Combination and Novel Therapies
Other targeted agents, such as epigenetic modifying agents (azacitidine, decitabine, panobinostat, and pracinostat); hedgehog inhibitors (LDE-225, IPI-926); PI3 kinase inhibitors (BKM120); antifibrotic agents (PRM-151); or telomenase inhibitor (imetelstat) have been tested. Most have not shown significant efficacy as single agents. Preclinical studies have shown synergistic effects when some of these agents were combined with ruxolitinib, suggesting a useful strategy to improve outcomes. Clinical trials testing ruxolitinib in combination with pracinostat, panobinostat, lenalidomide, decitabine, azacytidine, BEZ235, and LDE-225 are ongoing results of these trials are eagerly awaited.

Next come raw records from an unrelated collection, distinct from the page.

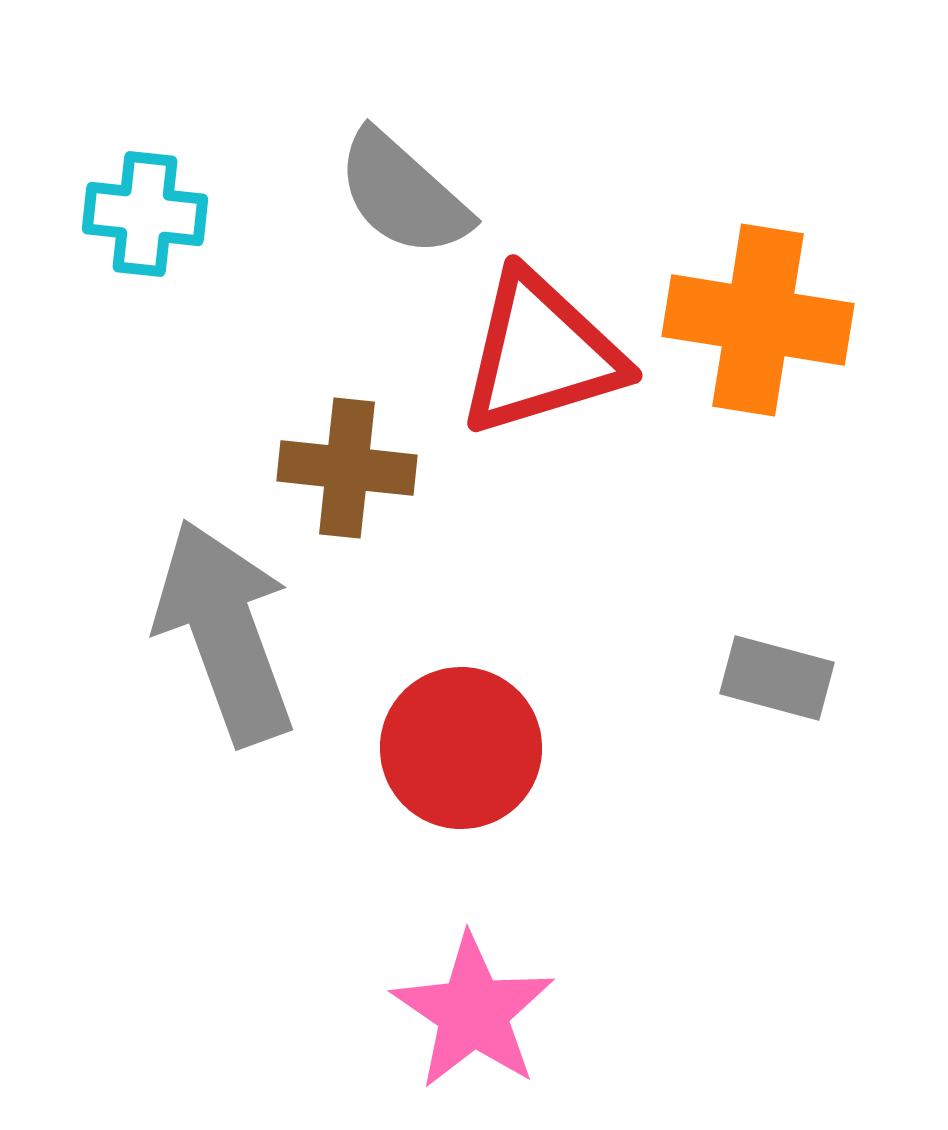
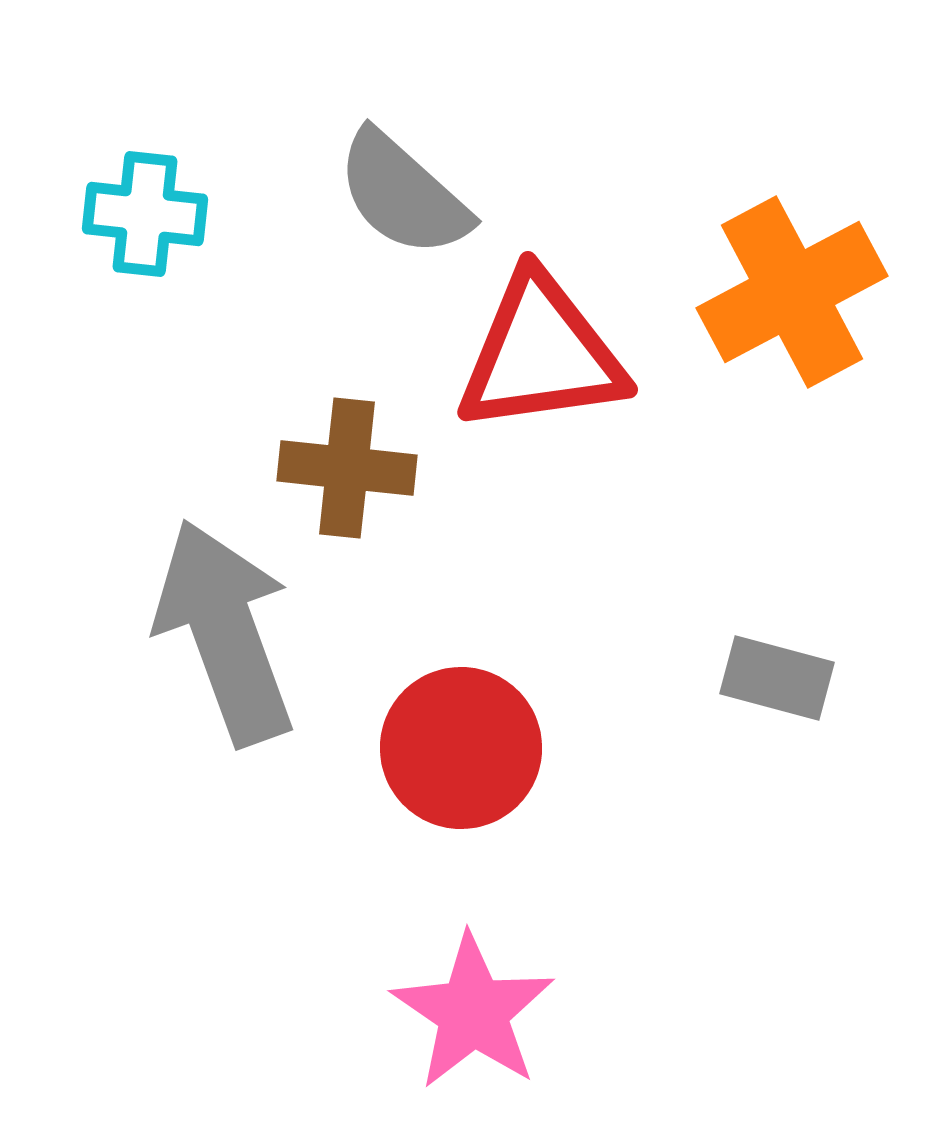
orange cross: moved 34 px right, 28 px up; rotated 37 degrees counterclockwise
red triangle: rotated 9 degrees clockwise
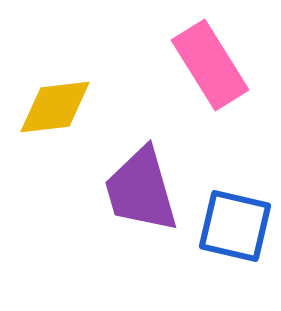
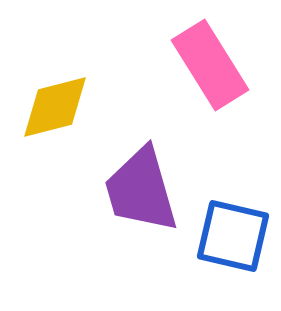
yellow diamond: rotated 8 degrees counterclockwise
blue square: moved 2 px left, 10 px down
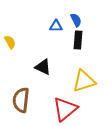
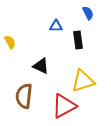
blue semicircle: moved 12 px right, 7 px up
black rectangle: rotated 12 degrees counterclockwise
black triangle: moved 2 px left, 1 px up
yellow triangle: moved 1 px left
brown semicircle: moved 3 px right, 4 px up
red triangle: moved 1 px left, 3 px up; rotated 12 degrees clockwise
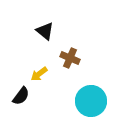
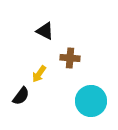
black triangle: rotated 12 degrees counterclockwise
brown cross: rotated 18 degrees counterclockwise
yellow arrow: rotated 18 degrees counterclockwise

Patients with MF should first be assigned to a risk category using one of the standard prognostic tools (IPSS, D-IPSS). For patients with low-risk disease, a watch-and-wait approach is acceptable. Patients in the intermediate or high-risk groups should be treated based on their symptoms. In most cases, with careful titration and monitoring, ruxolitinib can be safely used. For younger patients in the intermediate-2 and high-risk categories, alloSCT can be offered. For patients who are not eligible for alloSCT or are intolerant or lose their response to other therapies, enrollment in clinical trials is recommended. Ruxolitinib and other JAK inhibitors have been effective in reducing splenomegaly, in improving symptoms and quality of life, and in prolonging survival in patients with MF. JAK inhibitors have not been shown to eradicate the mutant clone, and patients lose their response to therapy over time. Results from ongoing trials of new targeted agents and their combinations are eagerly awaited.